[DATA LISTING]
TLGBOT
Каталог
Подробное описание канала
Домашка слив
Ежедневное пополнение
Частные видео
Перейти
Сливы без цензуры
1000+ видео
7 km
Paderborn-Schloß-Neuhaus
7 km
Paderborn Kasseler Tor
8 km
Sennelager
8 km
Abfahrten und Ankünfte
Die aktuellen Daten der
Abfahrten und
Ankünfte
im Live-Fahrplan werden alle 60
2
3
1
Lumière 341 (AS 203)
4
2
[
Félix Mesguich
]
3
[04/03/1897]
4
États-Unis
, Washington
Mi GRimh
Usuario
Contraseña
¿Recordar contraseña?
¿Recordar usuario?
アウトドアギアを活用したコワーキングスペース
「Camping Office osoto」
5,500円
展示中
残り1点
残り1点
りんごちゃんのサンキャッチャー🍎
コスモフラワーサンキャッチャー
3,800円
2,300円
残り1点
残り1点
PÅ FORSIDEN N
[/DATA LISTING]
[DATA LISTING]
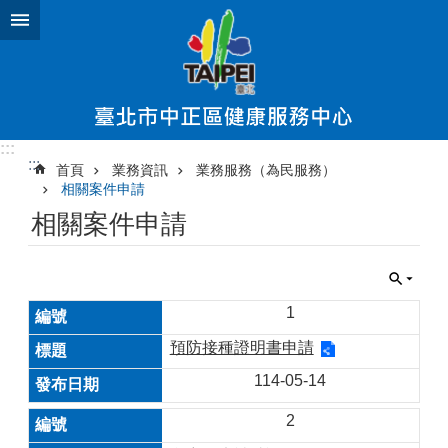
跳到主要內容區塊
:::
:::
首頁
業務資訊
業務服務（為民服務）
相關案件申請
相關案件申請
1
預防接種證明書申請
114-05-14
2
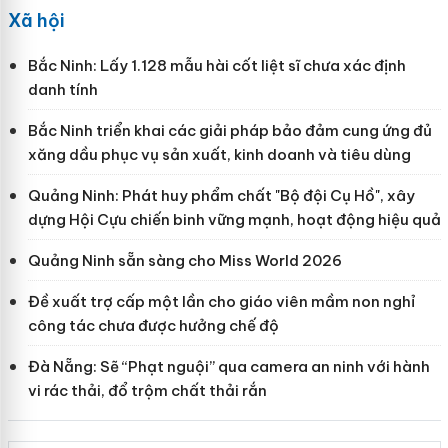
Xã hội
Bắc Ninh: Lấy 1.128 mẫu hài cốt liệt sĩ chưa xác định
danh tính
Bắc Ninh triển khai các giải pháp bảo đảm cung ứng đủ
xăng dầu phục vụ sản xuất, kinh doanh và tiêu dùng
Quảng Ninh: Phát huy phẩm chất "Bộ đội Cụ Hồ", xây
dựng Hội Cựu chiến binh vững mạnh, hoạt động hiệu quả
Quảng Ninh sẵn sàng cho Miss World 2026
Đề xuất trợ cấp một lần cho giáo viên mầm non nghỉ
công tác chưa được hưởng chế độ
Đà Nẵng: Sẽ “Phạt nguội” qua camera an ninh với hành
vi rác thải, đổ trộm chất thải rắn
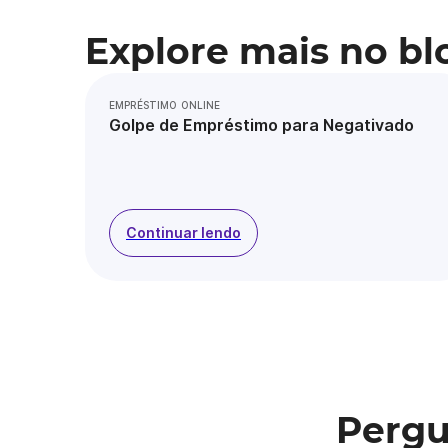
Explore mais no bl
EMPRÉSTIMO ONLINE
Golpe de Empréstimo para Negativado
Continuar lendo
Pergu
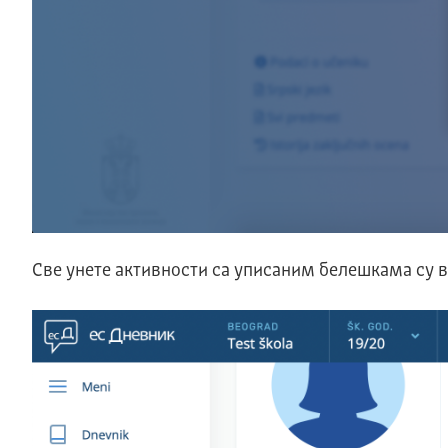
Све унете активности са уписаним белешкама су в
[/DATA LISTING]
### [INSTRUCTIONS TO FOLLOW]
Among the entries above, how many lines hold the word "Abfahrten"? Reply with only that number.

### [WRITTEN SOLUTION]
2